Dieser erschütternde Dialog wird in der Begegnung der beiden Körper weitergeführt. Der tote Christusleib drängt zur Erde. Der Kopf löst sich in seinem schweren Hängen fast von der Schulter, und in den schlanken Beine ist etwas von dem hilflosen und haltlosen Herabsinken geknickter Aste. Aber dieses Gleiten und Fallen des Leichnams wird von der Mutter aufgehalten und aufgefangen. Sie vollzieht dies mit der Schale ihres Körpers und dem Fassen der Arme, die ganz in ihrem Tun aufgehen und unsichtbar bleiben. Die rückwärtige Umarmung des Leibes ist vor allem in der diagonalen, sich dem Sinken entgegenstemmenden Bewegung des ganzen Körpers der Madonna spürbar. In diesem Halten geschieht zugleich ein weiteres. Die Hineinnahme des Leibes Christi in die Schale ihres Leibes lässt den Leib des Sohnes selbst zur Schale werden, die sich ganz zum Beschauer hin öffnet. Die Mutter zeigt den Tod ihr,es göttlichen Sohnes in der breiten Sichtbarmachung des toten Leibes, dessen Geschundenheit und Todesqual sich in den harten, vorstoßenden Brustrippen ausdrückt.

DIE FORM EINES KREUZES

Halten und Zeigen des Sohnes durch die Mutter sind Grundmotive fast aller Pietà.-Darstellungen. Fritz Koenig geht in seiner Interpretation noch einen wesentlichen Schritt weiter. Seit längerer Zeit erreichte er in seinen Werken durch die Verbindung und Durchdringung mehrerer Figuren eine plastische Einheit im Sinne von Eingestaltigkeit. Die der Pietà zugrunde gelegte Form eines Kreuzes, bei dem sich die Balken in der Mitte durchdringen, führte zu einer Verschmelzung der beiden Körper. Diese ungewöhnliche, gestalterische Lösung trägt in sich einen neuen, tiefen Bildinhalt. Die Mutter nimmt den Sohn in sich hinein, sie wird in sichtbarer Weise zur Mutter des Schmerzes, und sie schenkt gleichsam in zweiter, diesmal schmerzvoller Geburt ihren Sohn der Menschheit. Dieses In-sich-Aufnehmen formt innerhalb der Plastik eine sichtbare, tragende Mitte.

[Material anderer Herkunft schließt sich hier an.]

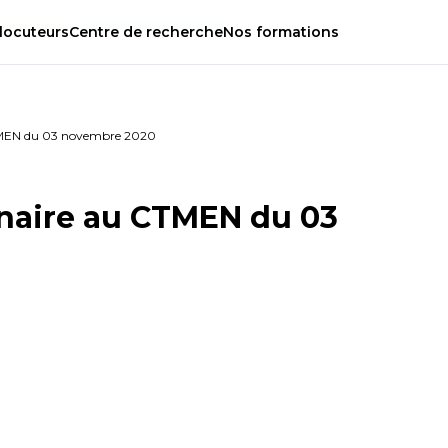
locuteurs
Centre
de
recherche
Nos
formations
CTMEN du 03 novembre 2020
inaire au CTMEN du 03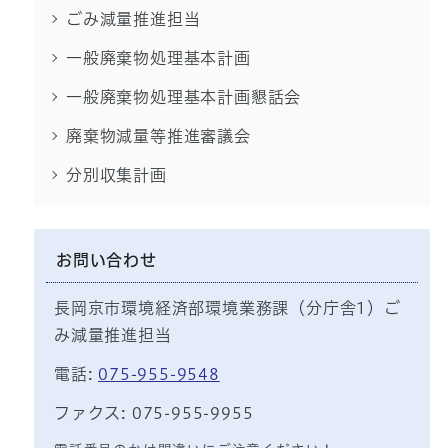
ごみ減量推進担当
一般廃棄物処理基本計画
一般廃棄物処理基本計画懇話会
廃棄物減量等推進審議会
分別収集計画
お問い合わせ
長岡京市環境経済部環境業務課（分庁舎1）ご
み減量推進担当
電話:
075-955-9548
ファクス: 075-955-9955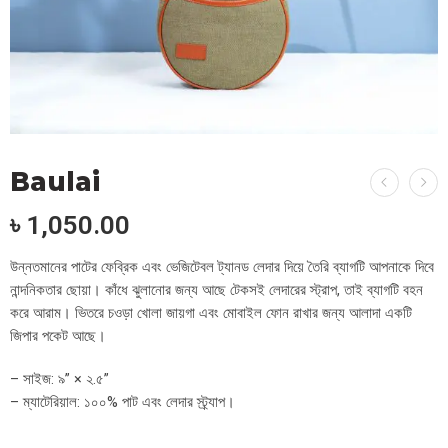
Baulai
৳
1,050.00
উন্নতমানের পাটের ফেব্রিক এবং ভেজিটেবল ট্যানড লেদার দিয়ে তৈরি ব্যাগটি আপনাকে দিবে
নান্দনিকতার ছোয়া। কাঁধে ঝুলানোর জন্য আছে টেকসই লেদারের স্ট্রাপ, তাই ব্যাগটি বহন
করে আরাম। ভিতরে চওড়া খোলা জায়গা এবং মোবাইল ফোন রাখার জন্য আলাদা একটি
জিপার পকেট আছে।
– সাইজ: ৯” × ২.৫”
– ম্যাটেরিয়াল: ১০০% পাট এবং লেদার স্ট্র্যাপ।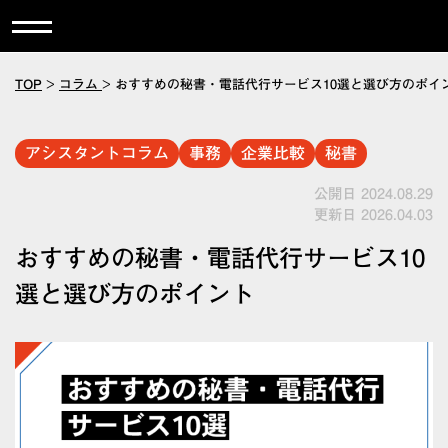
TOP
>
コラム
>
おすすめの秘書・電話代行サービス10選と選び方のポイ
アシスタントコラム
事務
企業比較
秘書
公開日 2024.08.29
更新日 2026.04.03
おすすめの秘書・電話代行サービス10
選と選び方のポイント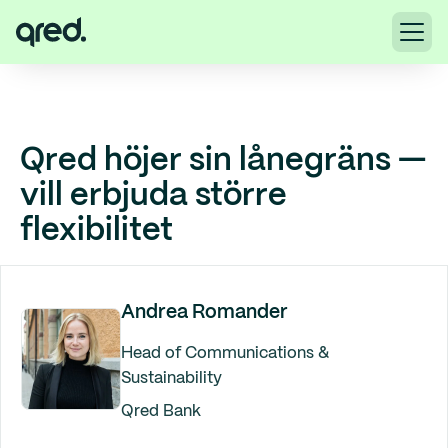
Qred höjer sin lånegräns —
vill erbjuda större
flexibilitet
Andrea Romander
Head of Communications &
Sustainability
Qred Bank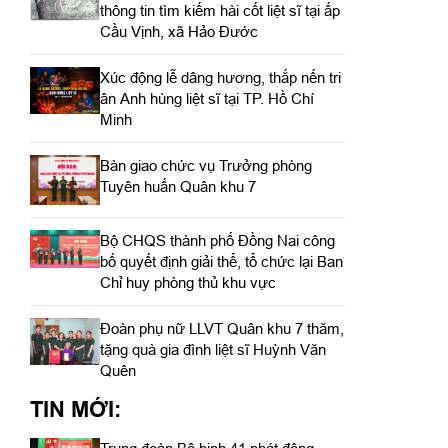
thông tin tìm kiếm hài cốt liệt sĩ tại ấp
Cầu Vịnh, xã Hảo Đước
Xúc động lễ dâng hương, thắp nến tri
ân Anh hùng liệt sĩ tại TP. Hồ Chí
Minh
Bàn giao chức vụ Trưởng phòng
Tuyên huấn Quân khu 7
Bộ CHQS thành phố Đồng Nai công
bố quyết định giải thể, tổ chức lại Ban
Chỉ huy phòng thủ khu vực
Đoàn phụ nữ LLVT Quân khu 7 thăm,
tặng quà gia đình liệt sĩ Huỳnh Văn
Quên
TIN MỚI: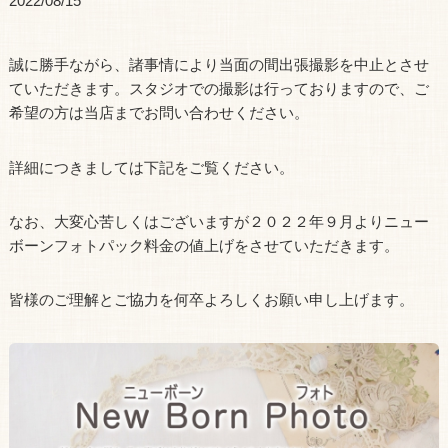
2022/08/15
誠に勝手ながら、諸事情により当面の間出張撮影を中止とさせ
ていただきます。スタジオでの撮影は行っておりますので、ご
希望の方は当店までお問い合わせください。
詳細につきましては下記をご覧ください。
なお、大変心苦しくはございますが２０２２年９月よりニュー
ボーンフォトパック料金の値上げをさせていただきます。
皆様のご理解とご協力を何卒よろしくお願い申し上げます。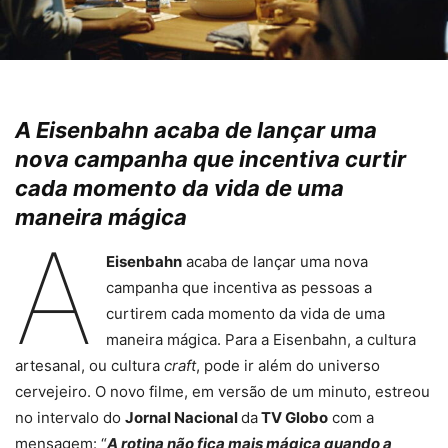
A Eisenbahn acaba de lançar uma
nova campanha que incentiva curtir
cada momento da vida de uma
maneira mágica
A
Eisenbahn
acaba de lançar uma nova
campanha que incentiva as pessoas a
curtirem cada momento da vida de uma
maneira mágica. Para a Eisenbahn, a cultura
artesanal, ou cultura
craft
, pode ir além do universo
cervejeiro. O novo filme, em versão de um minuto, estreou
no intervalo do
Jornal Nacional
da
TV Globo
com a
mensagem: “
A rotina não fica mais mágica quando a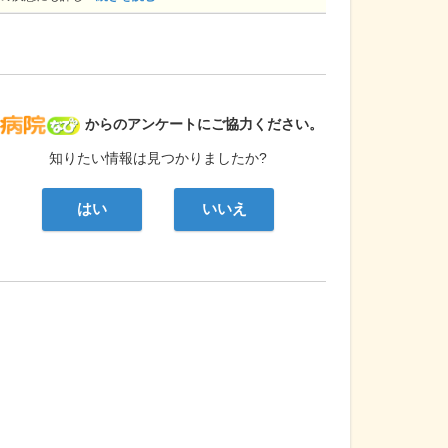
病院なび
からのアンケートにご協力ください。
知りたい情報は見つかりましたか?
はい
いいえ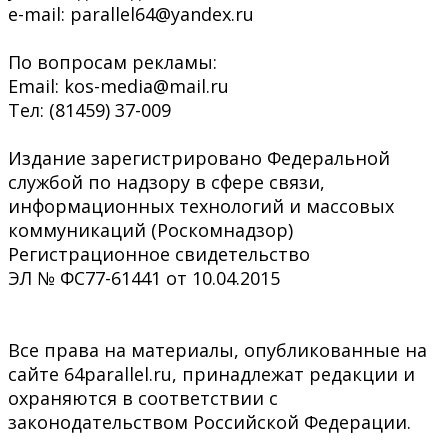
e-mail: parallel64@yandex.ru
По вопросам рекламы:
Email: kos-media@mail.ru
Тел: (81459) 37-009
Издание зарегистрировано Федеральной
службой по надзору в сфере связи,
информационных технологий и массовых
коммуникаций (Роскомнадзор)
Регистрационное свидетельство
ЭЛ № ФС77-61441 от 10.04.2015
Все права на материалы, опубликованные на
сайте 64parallel.ru, принадлежат редакции и
охраняются в соответствии с
законодательством Российской Федерации.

Aber das Einssein der beiden Körper ist nicht abgeschlossen, vollzogen und bleibend, sondern in ihm ist zugleich ein Geschehen. Der Verschmelzung antwortet eine Entfaltung und Ausbreitung des Leibes Christi. Dieser zweifachen Bewegung, die sich wie das Ein- und Ausatmen verhält, entspricht der Körper der Madonna. In der Hereinnahme scheint sich die Schale ihres Leibes langsam nach vorne verschließen zu wollen. In dem Darbieten aber tritt ihr Körper zurück, reckt sich jedoch zugleich mächtig nach oben. Damit kommt in die vertikale Komponente der Plastik eine eigene Dynamik, in der etwas Erhabenes und Sieghaftes ist. Das Versinken in den Schmerz wird überwunden durch ein zuversichtliches Aufrichten, in dem etwas von Erwartung des österlichen Morgens ist.

Die Beweinung Christi in der Unterkirche von »Regina Martyrum« ist voller Schmerz. Der Tod des Sohnes wird von der Mutter so übernommen, dass sie mit ihm eins wird. Sie wird darin im mehrfachen Sinne zur tragenden Gestalt. Ihre königliche Haltung erwächst aus der Verinnerlichung des Schmerzes. Darum ist diese Pietà zugleich mehr als eine Beweinung. In ihr ist eine Hoffnung, die der Stunde harrt, in der sich der Herr aus dem Tode befreit und ewiges Leben wird und bringt.